The Importance of Off-Channel Areas to Fish Production


Backwater areas provide critical winter habitat that supports fish production. (photo - Pool 10)

Backwater areas provide critical winter habitat that supports fish production.

 

We hypothesize that geomorphometry of the river system and the resulting relations among the main-channel, off-channel aquatic areas, and adjoining floodplain are critical to the biological production. Several lines of evidence suggest that overwintering habitat may limit some species including bluegill, crappie, and largemouth bass. Routine Long Term Resource Monitoring Program monitoring data, focused studies conducted by Upper Midwest Environmental Sciences Center (and others), and informal observations by resource managers all indicate that off-channel areas (backwaters) of the Upper Mississippi River System are often unsuitable for overwintering fish. However, the temporal and spatial distribution of these problems, the processes that contribute to them, and the actual needs of overwintering populations are not well quantified.

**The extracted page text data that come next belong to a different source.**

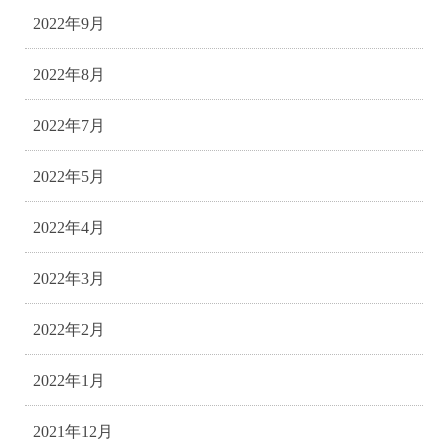
2022年9月
2022年8月
2022年7月
2022年5月
2022年4月
2022年3月
2022年2月
2022年1月
2021年12月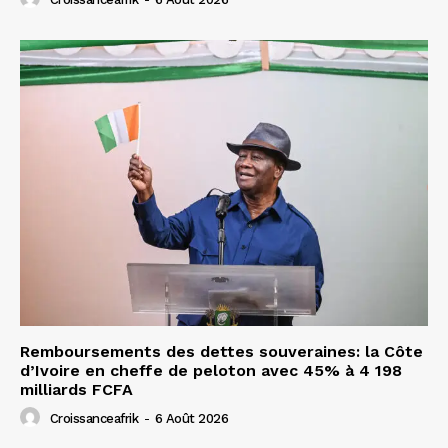
Remboursements des dettes souveraines: la Côte
d’Ivoire en cheffe de peloton avec 45% à 4 198
milliards FCFA
Croissanceafrik
-
6 Août 2026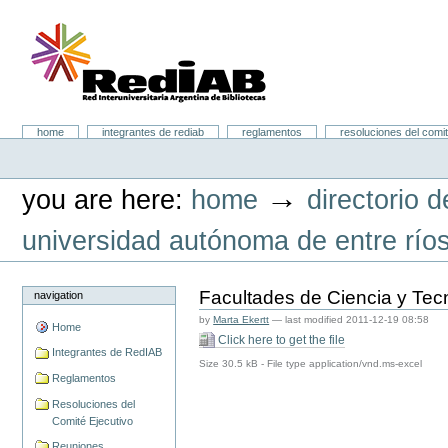
Skip
to
content.
|
Skip
to
navigation
Portal RedIAB
Sections
home
integrantes de rediab
reglamentos
resoluciones del comit
Personal
tools
→
you are here:
home
directorio d
universidad autónoma de entre río
Facultades de Ciencia y Tec
navigation
by
Marta Ekertt
—
last modified
2011-12-19 08:58
Home
Click here to get the file
Integrantes de RedIAB
Size
30.5 kB
-
File type
application/vnd.ms-excel
Reglamentos
Resoluciones del
Comité Ejecutivo
Reuniones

The need for overwintering habitat and its availability to aquatic biota in the Upper Mississippi River System (UMRS) cannot be measured directly because of system size and complexity. Thus, a scientifically sound framework is needed to make broad scale extrapolations and develop reliable estimates of winter habitat supply and demand across the system.

We believe that the physical-chemical configuration of the system can be used to predict or estimate the habitat available for aquatic plants and animals in the UMRS and that this, in turn, can be combined with biological monitoring data to assess the role of habitat limitation in biological production. Our work since 1996 has used this approach to combine geographic information system technology, routine monitoring data, and focused field studies to develop a framework (model) for predicting the distribution of overwintering habitat. Although the model we have developed thus far appears quite successful in predicting the occurrence of suitable and unsuitable overwintering habitat (as defined by water temperature, dissolved oxygen concentration, and flow velocity) in Pool 8 during a single winter, we have not tested it against winter data from other years or other areas outside of Pool 8.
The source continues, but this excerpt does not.